El uso de las palabras

Por Dr. Daniel Cassola

Hay diferentes formas de comunicar y distintos niveles de formalidad para el uso de las palabras. No es lo mismo el lenguaje coloquial y cotidiano, que el que podemos usar para una exposición o el que deberíamos emplear cuando, como ahora, nos encontramos en un medio de comunicación.

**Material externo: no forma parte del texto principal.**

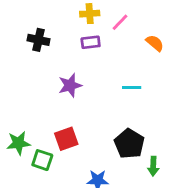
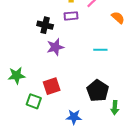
black cross: (38, 40) -> (45, 25), moved
green star: (18, 143) -> (17, 75), moved

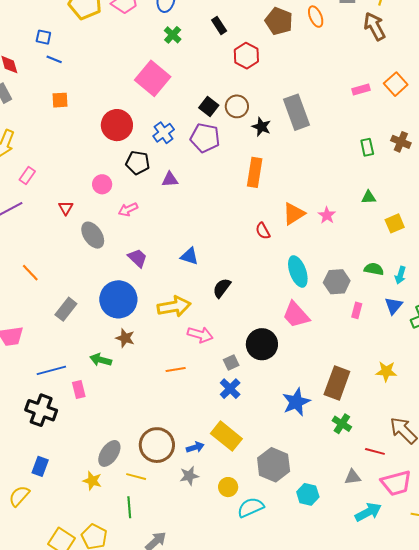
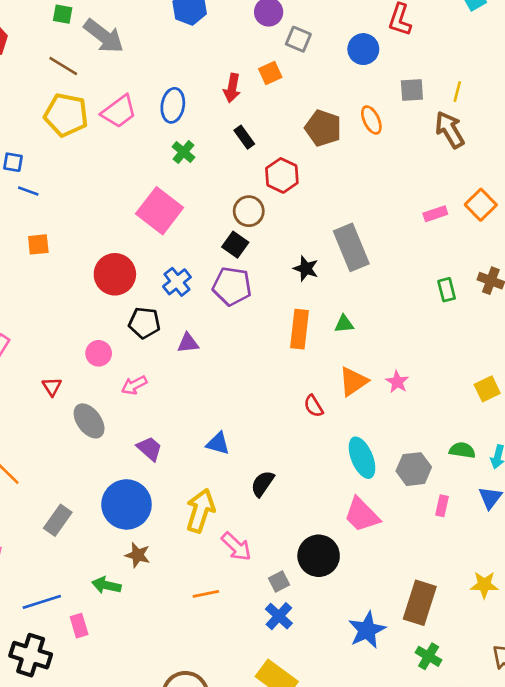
brown circle: (237, 106) -> (249, 211), moved
green triangle: (369, 197) -> (344, 324), moved
yellow arrow: (174, 306) -> (200, 511), turned -60
pink arrow: (200, 335) -> (236, 546), turned 30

En el mundo de la palabra escrita sucede lo mismo. No utilizamos la misma rigurosidad cuando tenemos que escribir mensajes de texto o mails, que en ocasión de presentar un trabajo o publicar una nota. Al menos esto no debería ser así. Se supone que hay instancias en las que tenemos que ser más cuidadosos con las palabras.

También es aconsejable la prudencia cuando designamos cargos y creamos nuevas dependencias del Estado Nacional. Hace ya algunos meses se ha criticado al Gobierno de Venezuela por haber edificado el Ministerio de la “Felicidad Suprema”. El nombre suena un tanto disparatado. Nadie se hubiera alarmado si el título fuera Ministerio de Bienestar Social, o algo por el estilo.

El uso incorrecto de las palabras puede ocasionar problemas innecesarios. Por estos días eso es lo que ha sucedido con la designación del intelectual Ricardo Forster al frente de una nueva secretaría del Ministerio de Cultura.

El nuevo funcionario lleva el título de Secretario de Coordinación Estratégica para el Pensamiento Nacional. Lamentablemente para Forster, su designación causó malestar solo por el título.

No parece adecuado que se sugiera que el pensamiento se pueda coordinar, y menos aún desde el Estado. Por otra parte, el uso de la palabra nacional también genera suspicacias. ¿Existe un pensamiento que es solo nacional? ¿No hay ideas universales?

A pesar del nombre que le pusieron a su secretaría, Forster no tiene un perfil autoritario. Es un intelectual que ha publicado una decena de libros, y se ha desempeñado como docente en distintas universidades del país. También ha sido candidato a legislador porteño por el kirchnerismo e integra el grupo de intelectuales Carta Abierta.

Hasta el mismo director de la Biblioteca Nacional, Horacio González, ha dicho que el nombre de la secretaría es “desafortunado y genera suspicacias”.
Todos los cuestionamientos que ha recibido Forster nos llevan a pensar que tenemos que ser especialmente cuidadosos con el lenguaje y cómo lo usamos.
Recordemos el viejo refrán que dice que uno es dueño de sus silencios, pero esclavo de sus palabras.